In implementation, it's not practical to compute factorials during such
p-values computation since the number can be very big, which may cause
overflow and huge time cost. However, if we look into the equation, it can
be transformed like below:
choose(x, y) = (x!*(y-x)!)/y! = x!/(y*(y-1)*(y-2)*...*(y-x+1)) =
(x/y)*((x-1)/(y-1))*((x-2)/(y-2))*...*((1)/(y-x+1))
Such computation is easy to implement, it is fairly fast, and it prevents
the overflow problem since the value is always between 0 to 1 during the
computation. But there are still some fundamental drawbacks inherited from
hypergeometric distribution method that can't be get rid of:
- The choice of threshold affects result tremendously, and there is no gold
standard for the threshold. It means we have to change the threshold again
and again, then check the all the outputs to see which threshold give us
more interesting result.
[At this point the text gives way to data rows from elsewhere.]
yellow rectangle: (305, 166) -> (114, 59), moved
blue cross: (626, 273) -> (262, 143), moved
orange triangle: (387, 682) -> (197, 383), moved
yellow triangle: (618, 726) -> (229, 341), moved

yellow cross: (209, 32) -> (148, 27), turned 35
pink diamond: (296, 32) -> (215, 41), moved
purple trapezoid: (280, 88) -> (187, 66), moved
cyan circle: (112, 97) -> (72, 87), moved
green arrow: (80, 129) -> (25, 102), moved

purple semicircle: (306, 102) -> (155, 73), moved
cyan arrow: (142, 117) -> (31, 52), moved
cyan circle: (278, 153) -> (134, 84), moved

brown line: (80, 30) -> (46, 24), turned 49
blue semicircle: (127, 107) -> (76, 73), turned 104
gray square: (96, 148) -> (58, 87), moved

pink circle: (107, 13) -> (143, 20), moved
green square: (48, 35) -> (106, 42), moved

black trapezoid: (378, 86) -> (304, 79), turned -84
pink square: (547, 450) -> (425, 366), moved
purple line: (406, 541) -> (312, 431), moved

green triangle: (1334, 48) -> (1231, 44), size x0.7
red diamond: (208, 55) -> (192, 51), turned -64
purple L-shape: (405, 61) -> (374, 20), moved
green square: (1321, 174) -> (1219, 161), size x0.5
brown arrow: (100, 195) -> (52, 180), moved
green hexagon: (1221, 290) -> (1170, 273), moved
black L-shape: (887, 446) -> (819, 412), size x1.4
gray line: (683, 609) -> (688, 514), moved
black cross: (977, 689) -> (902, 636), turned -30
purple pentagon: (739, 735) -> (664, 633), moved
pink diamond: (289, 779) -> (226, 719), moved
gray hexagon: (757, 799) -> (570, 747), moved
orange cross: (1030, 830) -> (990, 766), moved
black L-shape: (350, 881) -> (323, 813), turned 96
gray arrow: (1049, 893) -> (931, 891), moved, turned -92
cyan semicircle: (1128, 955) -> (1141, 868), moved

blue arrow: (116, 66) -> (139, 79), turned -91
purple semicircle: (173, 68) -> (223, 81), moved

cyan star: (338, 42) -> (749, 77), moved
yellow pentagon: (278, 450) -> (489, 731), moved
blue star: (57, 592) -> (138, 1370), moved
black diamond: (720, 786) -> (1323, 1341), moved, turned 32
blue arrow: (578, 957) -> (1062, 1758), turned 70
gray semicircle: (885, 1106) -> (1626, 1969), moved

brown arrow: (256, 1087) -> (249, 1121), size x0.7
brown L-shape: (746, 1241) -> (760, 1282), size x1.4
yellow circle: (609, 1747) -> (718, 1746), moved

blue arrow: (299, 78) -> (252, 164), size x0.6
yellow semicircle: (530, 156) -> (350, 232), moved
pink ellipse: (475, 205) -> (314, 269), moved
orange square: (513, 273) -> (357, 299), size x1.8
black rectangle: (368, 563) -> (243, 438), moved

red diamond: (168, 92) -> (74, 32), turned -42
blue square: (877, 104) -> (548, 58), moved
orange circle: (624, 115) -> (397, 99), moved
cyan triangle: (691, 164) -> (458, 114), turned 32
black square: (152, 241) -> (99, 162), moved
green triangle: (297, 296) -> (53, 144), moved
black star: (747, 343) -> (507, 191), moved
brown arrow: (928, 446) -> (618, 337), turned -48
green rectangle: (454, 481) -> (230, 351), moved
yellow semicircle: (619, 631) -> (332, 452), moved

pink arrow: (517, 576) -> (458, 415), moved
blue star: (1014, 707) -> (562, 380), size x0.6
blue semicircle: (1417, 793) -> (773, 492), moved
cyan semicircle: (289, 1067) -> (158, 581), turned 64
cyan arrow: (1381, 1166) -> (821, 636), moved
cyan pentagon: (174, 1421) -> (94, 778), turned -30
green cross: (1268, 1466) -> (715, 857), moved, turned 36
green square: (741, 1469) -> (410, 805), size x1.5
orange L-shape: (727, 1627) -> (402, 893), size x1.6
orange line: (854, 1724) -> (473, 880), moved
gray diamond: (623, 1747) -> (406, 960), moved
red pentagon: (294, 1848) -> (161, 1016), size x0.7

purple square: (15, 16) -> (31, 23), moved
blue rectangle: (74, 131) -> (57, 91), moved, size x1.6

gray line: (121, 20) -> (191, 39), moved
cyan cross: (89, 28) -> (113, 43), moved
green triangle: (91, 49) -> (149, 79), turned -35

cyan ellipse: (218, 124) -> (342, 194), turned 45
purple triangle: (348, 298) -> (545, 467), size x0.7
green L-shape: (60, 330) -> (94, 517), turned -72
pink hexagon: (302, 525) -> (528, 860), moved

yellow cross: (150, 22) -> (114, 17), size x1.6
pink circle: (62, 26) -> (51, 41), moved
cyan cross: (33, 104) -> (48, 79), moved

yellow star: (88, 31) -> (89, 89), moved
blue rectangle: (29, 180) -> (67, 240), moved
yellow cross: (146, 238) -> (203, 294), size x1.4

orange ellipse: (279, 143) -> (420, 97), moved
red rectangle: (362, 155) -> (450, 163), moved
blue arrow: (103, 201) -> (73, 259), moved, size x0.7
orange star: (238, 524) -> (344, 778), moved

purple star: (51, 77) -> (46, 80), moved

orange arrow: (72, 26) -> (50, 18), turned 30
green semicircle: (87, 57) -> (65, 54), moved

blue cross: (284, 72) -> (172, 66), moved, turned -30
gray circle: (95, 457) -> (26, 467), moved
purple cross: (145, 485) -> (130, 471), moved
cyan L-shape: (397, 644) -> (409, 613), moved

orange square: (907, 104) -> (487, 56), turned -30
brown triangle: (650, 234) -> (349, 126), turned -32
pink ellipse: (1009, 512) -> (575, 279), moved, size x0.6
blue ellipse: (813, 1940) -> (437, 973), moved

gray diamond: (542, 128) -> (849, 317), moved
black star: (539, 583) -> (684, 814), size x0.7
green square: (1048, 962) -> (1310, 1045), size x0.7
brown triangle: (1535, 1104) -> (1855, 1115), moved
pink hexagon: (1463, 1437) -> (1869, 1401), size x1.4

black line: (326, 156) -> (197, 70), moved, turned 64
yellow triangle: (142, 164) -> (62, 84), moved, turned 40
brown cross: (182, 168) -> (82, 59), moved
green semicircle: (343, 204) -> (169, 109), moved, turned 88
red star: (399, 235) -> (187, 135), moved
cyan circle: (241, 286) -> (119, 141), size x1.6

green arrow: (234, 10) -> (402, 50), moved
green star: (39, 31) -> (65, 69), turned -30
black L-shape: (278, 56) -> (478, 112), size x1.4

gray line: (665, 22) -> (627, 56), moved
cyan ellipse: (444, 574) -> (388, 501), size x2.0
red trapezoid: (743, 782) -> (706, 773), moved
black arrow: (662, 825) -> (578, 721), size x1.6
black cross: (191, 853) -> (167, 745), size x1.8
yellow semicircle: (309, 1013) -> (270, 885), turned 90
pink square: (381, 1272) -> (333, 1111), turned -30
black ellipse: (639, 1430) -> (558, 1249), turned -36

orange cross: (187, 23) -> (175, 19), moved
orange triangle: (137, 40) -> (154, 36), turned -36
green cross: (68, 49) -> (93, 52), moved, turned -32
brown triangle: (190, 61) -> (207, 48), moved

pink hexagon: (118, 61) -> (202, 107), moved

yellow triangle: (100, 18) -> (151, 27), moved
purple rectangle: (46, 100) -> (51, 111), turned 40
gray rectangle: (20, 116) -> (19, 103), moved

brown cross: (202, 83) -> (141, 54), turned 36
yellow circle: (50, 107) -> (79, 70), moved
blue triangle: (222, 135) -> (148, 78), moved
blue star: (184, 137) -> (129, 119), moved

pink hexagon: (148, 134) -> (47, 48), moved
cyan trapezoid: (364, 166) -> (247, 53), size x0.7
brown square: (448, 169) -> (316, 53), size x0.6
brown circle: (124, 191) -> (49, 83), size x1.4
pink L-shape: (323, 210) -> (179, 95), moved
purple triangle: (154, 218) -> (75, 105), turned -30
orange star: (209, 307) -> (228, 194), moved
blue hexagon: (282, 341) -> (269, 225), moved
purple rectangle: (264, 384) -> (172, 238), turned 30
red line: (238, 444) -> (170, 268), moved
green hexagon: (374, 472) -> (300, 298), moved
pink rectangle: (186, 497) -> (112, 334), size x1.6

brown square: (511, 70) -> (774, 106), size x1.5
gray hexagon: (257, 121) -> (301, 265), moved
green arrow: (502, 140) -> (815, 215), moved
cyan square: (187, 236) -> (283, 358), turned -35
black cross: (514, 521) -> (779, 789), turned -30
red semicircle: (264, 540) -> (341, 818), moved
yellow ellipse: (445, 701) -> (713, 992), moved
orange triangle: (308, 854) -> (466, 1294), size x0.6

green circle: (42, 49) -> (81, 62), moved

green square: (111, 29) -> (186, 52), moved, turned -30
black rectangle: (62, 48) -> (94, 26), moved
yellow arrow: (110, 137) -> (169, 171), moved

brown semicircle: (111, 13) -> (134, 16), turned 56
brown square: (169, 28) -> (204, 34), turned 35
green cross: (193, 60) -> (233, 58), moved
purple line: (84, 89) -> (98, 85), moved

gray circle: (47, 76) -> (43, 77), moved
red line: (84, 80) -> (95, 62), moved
However, even we get an extremely interesting
output from a certain threshold, we cannot say it is the best threshold,
since it may have exaggerated the relation between data.
- the threshold is not consistent among data, it means even you can found a
good threshold for certain data,
very probable the same threshold is not a good one for other data.
III. Area under Receiver Operating Characteristic (AROC)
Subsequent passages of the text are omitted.